Work order>
All lines in the material with the string "young" should be listed.

Input records>
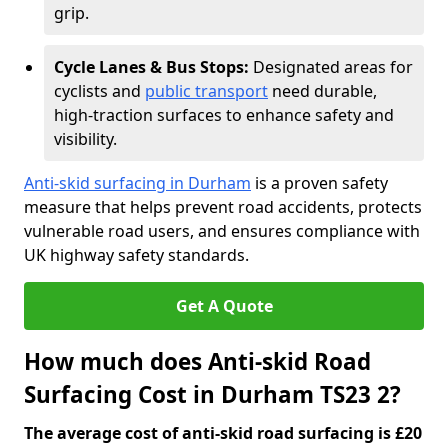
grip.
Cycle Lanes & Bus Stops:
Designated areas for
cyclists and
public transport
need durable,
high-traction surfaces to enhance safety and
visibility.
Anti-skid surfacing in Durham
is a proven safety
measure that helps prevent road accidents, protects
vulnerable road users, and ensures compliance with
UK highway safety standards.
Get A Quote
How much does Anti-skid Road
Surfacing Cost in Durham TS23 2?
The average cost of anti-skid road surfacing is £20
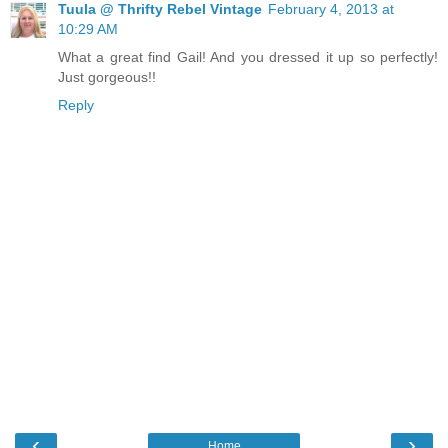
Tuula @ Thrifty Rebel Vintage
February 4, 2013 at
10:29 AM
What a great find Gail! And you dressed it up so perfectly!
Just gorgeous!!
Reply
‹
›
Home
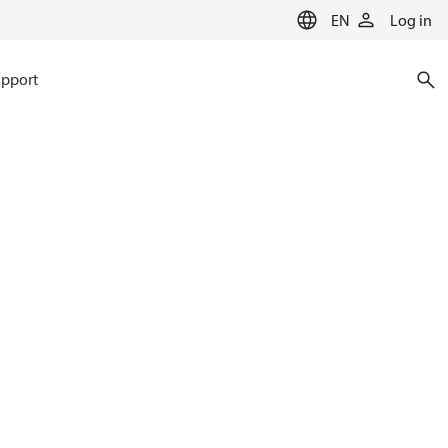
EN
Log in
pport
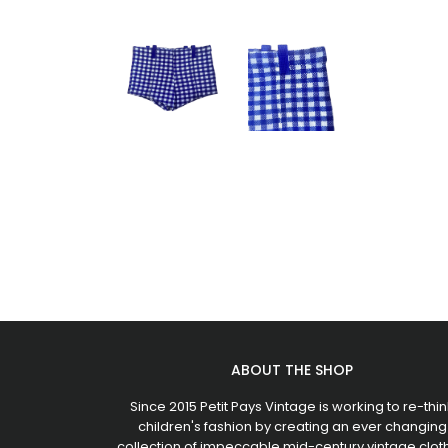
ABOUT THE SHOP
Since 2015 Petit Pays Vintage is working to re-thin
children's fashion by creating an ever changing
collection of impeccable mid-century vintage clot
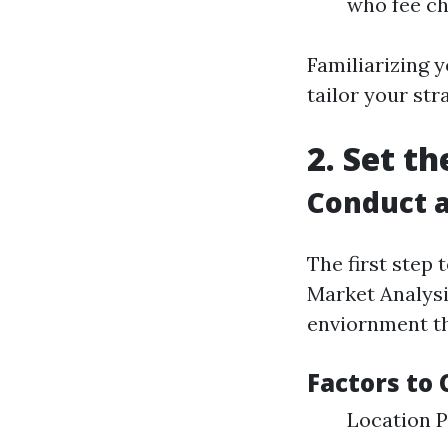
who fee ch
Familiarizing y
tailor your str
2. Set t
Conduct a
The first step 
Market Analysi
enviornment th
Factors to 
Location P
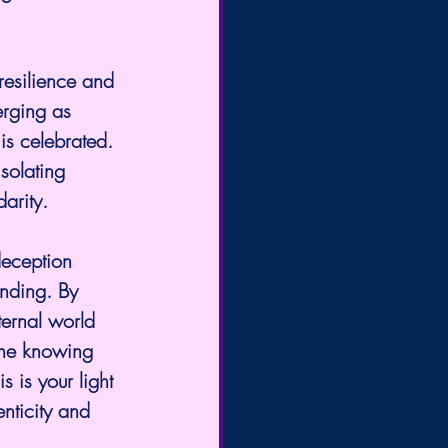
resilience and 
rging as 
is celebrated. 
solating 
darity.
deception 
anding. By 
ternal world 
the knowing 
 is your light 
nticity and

--

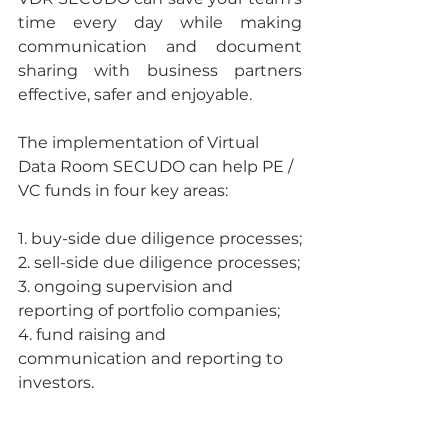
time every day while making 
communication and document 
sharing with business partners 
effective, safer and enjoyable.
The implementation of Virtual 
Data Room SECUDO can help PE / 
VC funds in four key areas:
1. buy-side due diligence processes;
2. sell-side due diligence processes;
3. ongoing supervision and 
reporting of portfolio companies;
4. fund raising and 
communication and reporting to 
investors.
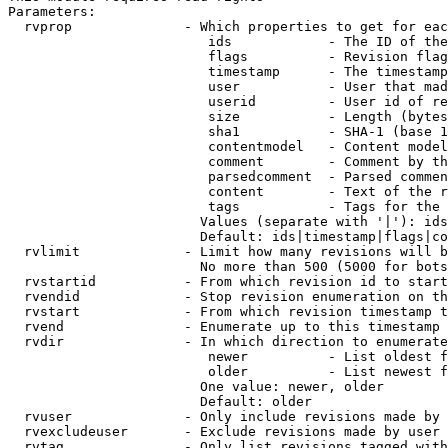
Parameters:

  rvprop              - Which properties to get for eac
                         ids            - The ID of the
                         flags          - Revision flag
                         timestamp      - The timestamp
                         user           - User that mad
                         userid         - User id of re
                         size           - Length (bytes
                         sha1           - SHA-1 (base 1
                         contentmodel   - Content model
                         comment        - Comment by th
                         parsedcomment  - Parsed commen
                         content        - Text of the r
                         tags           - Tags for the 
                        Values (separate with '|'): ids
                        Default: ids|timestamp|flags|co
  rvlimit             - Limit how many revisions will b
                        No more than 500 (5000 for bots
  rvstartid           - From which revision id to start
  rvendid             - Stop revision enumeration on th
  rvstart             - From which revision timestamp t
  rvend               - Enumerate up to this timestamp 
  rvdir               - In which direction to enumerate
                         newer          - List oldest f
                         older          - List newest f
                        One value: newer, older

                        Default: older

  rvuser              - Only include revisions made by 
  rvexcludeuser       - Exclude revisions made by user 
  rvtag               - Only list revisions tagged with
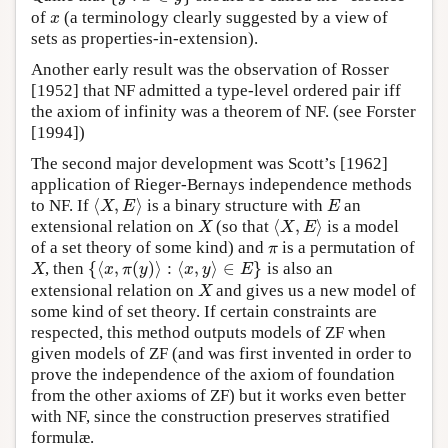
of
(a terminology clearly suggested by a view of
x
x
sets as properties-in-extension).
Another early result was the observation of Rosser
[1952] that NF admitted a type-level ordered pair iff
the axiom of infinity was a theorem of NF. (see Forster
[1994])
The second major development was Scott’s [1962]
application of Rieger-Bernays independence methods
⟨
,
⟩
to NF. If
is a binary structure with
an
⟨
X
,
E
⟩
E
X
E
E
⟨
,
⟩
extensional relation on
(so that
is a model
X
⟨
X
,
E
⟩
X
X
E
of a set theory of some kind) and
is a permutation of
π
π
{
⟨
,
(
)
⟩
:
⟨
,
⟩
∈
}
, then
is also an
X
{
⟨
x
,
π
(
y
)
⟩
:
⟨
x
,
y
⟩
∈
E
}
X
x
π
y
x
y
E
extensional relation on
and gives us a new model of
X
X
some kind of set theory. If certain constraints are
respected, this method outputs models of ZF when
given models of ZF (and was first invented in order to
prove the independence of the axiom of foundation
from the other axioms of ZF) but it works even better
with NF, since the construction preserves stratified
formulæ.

...

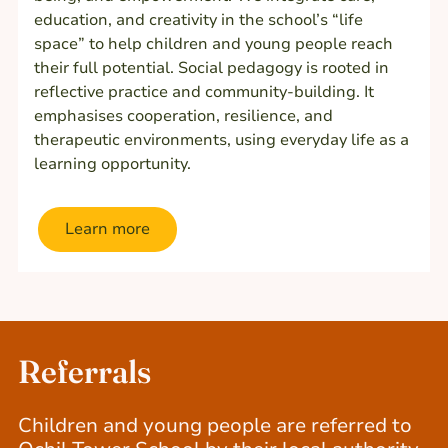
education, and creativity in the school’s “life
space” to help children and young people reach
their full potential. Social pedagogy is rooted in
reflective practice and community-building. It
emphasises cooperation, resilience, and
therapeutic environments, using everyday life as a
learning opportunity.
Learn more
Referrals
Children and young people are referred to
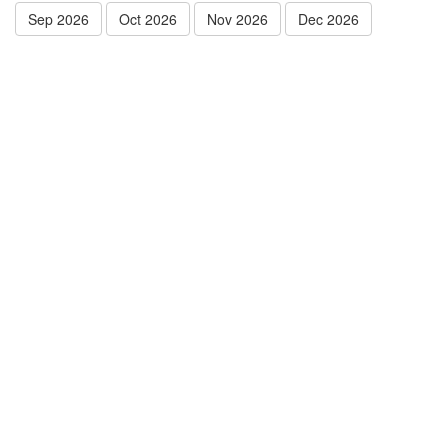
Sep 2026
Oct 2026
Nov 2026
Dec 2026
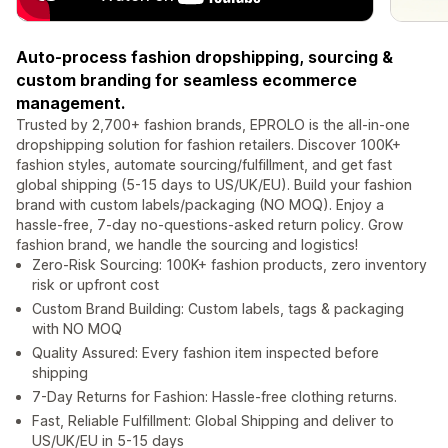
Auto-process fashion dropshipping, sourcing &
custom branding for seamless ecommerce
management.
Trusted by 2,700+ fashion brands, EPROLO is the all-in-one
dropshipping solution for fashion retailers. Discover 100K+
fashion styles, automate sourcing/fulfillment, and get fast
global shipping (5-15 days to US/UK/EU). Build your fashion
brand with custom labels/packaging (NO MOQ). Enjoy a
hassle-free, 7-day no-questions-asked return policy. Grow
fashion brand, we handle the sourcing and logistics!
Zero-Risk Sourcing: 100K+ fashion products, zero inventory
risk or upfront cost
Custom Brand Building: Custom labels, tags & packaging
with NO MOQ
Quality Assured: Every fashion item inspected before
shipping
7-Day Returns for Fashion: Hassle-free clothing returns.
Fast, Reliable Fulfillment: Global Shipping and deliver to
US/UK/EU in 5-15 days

Final answer>
space” to help children and young people reach
Children and young people are referred to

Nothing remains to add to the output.